Recovery Splits the Map as the West and South Bounce Back, and Other Regions Struggle to Catch Up
The U.S. housing market is staging a comeback, but the rebound is sharply divided, according to the May Monthly Housing Trends Report from Realtor.com®. The number of homes for sale in the U.S. topped 1 million for the first time since Winter 2019, but only metros in the South or West have fully returned to pre-pandemic inventory levels as the Northeast and Midwest remain stuck in a supply squeeze.

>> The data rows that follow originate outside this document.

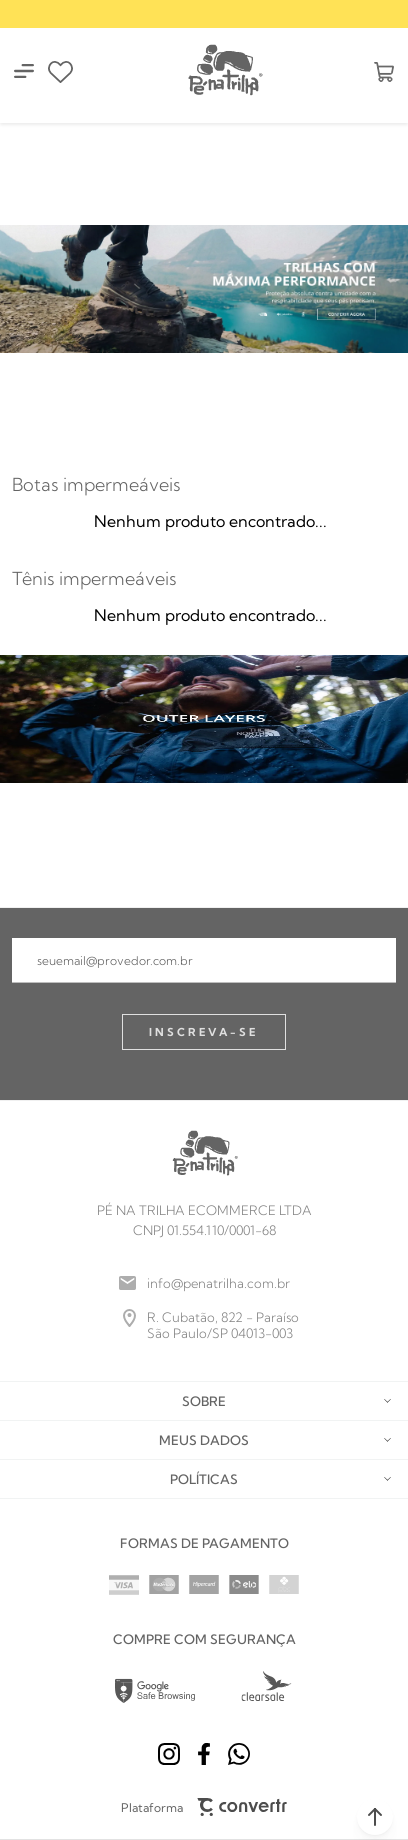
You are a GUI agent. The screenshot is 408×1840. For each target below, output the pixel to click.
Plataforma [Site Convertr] (204, 1807)
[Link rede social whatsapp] (239, 1754)
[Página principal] (224, 71)
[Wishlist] (60, 72)
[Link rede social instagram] (169, 1754)
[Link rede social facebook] (204, 1754)
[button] (375, 1817)
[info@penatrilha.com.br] (204, 1283)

“The number of homes for sale is growing, and even hit a key milestone in May, with more than a million active listings. But not every housing market is equally well-supplied,” said Realtor.com® Chief Economist Danielle Hale. “Recent construction trends explain a lot of the variation in recovery that we see across markets. Many markets that built aggressively during and after the pandemic are now seeing more listings, longer time on market, and even some modest price softening. In contrast, markets that didn’t build as many homes are still facing an acute shortage, which continues to prop up prices and limit buyer options.”

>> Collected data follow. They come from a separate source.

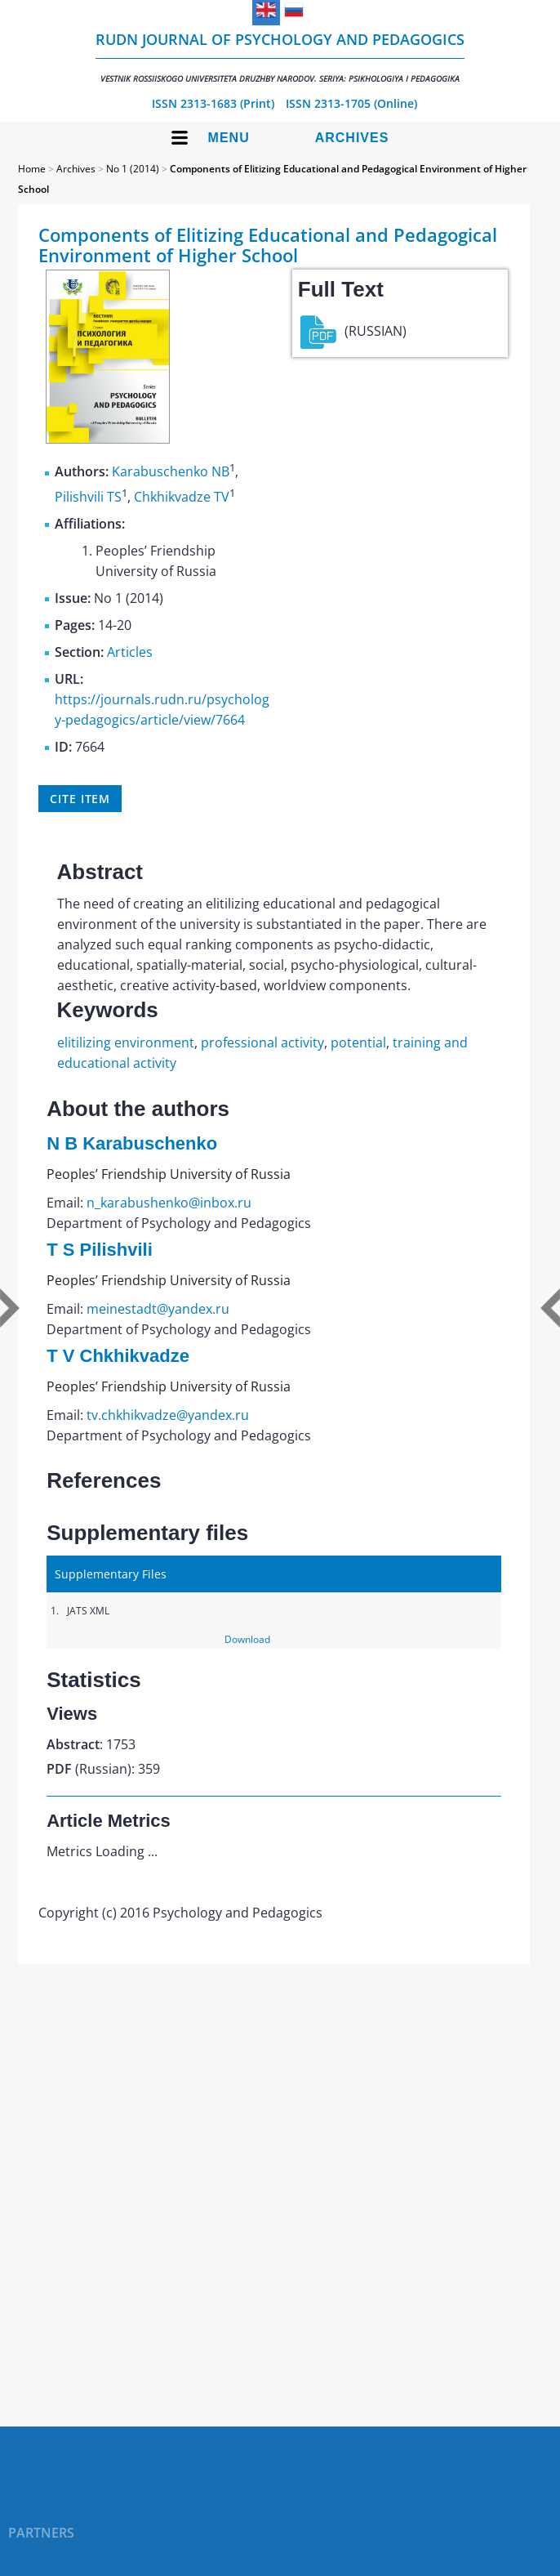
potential (358, 1042)
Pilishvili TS (88, 497)
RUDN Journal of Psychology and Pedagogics (280, 56)
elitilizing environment (125, 1042)
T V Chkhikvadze (118, 1356)
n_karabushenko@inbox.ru (169, 1203)
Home (32, 169)
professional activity (262, 1042)
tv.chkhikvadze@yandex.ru (168, 1415)
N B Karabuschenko (132, 1143)
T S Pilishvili (100, 1249)
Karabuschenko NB (170, 472)
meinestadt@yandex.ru (158, 1309)
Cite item (80, 798)
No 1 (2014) (132, 169)
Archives (352, 138)
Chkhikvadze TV (181, 497)
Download (247, 1639)
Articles (130, 652)
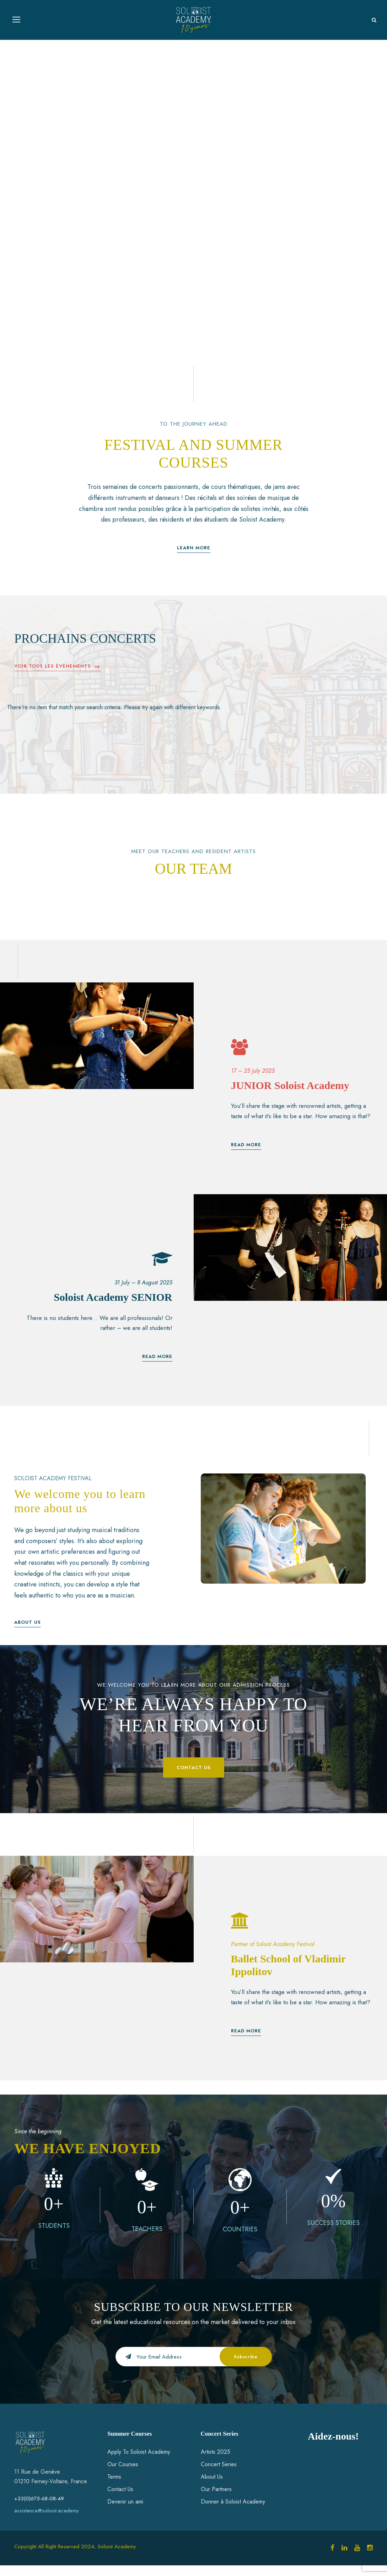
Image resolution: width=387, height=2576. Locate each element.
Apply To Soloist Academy (138, 2462)
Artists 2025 (215, 2462)
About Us (212, 2487)
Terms (114, 2487)
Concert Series (219, 2475)
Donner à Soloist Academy (233, 2512)
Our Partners (216, 2500)
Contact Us (120, 2500)
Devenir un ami (125, 2512)
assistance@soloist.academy (46, 2522)
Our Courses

May 2025 Housing Metrics – National
Metric | May 2025 | Change overApr. 2025 (MoM) | Change overMay 2024 (YoY) | Change over May 2019 |
Median listing price | $440,000 | +2.0 % | +0.1 % | +37.5 % |
Active listings | 1,036,101 | +8.0 % | +31.5 % | -12.3 % |
New listings | 465,096 | -1.4 % | +7.2 % | -20.4 % |
Median days on market | 51 | +1 day | +6 days | -1 day |
Share of active listings with price reductions | 19.1 % | +1.1 percentage points | +2.4 percentage points | +3.7 percentage points |
Median List Price Per Sq.Ft. | $234 | +0.5 % | +0.6 % | +53.3 % |
Inventory is Recovering Faster in the South and West
All 50 of the largest U.S. metros posted annual inventory gains in May 2025. But, just 22 have fully rebounded to their 2017–2019 inventory norms, and every single one is in the South or West. When it comes to active inventory, cities like Denver (+100.0% vs. pre-pandemic), Austin, Texas (+69.0%), and Seattle, Washington (+60.9%) lead the way, thanks in large part to a post-2020 construction boom. On the flip side, metros like Hartford, Conn. (-77.7%), Chicago (-59.3%), and Virginia Beach, Va. (-56.7%) have recovered the least.
“More homes on the market means buyers finally have options and leverage they haven’t had in years,” said Gary Ashton, founder of The Ashton Real Estate Group of RE/MAX Advantage in Nashville. “But the strategy for buyers and their agents this spring largely depends on where you live. In Southern locales, like Nashville, the average sales price has increased by 3% as homes remain on the market for longer and local supply increases. We can expect to see sellers get creative with offering concessions to buyers and start to consider more price reductions.”
More Homes on the Market, But Affordability is Keeping Them Out of Reach
Nationally, active listings surpassed the 1 million mark for the first time since Winter 2019, while newly listed homes rose 7.2% year-over-year. But these increases haven’t translated into a hot spring buying season. Homes took a median 51 days to sell, six days longer than last year, and price cuts rose for the fifth straight month.
In May 2025, 19.1% of listings featured reduced prices, the highest share for any May since at least 2016. Metros with the steepest price reductions were mostly in the West and South, including Phoenix, Ariz. (31.3%), Tampa, Fla. (29.9%), and Denver, Colo. (29.4%).
Why New Construction Is the Great Divider
The Realtor.com® analysis found a clear link between pandemic-era building activity and today’s inventory conditions. Metros that built more housing like Austin, Nashville, and Denver have generally returned to pre-2020 inventory levels. Those with less new construction like New York, Boston, and Buffalo, N.Y., have not.
This uneven recovery mirrors findings from a recent Realtor.com® Housing Supply Gap report, which identified a nationwide shortfall of nearly 4 million homes, and without meaningful changes to zoning, permitting, and construction incentives, supply-constrained regions, especially in the Northeast and Midwest, risk falling even further behind.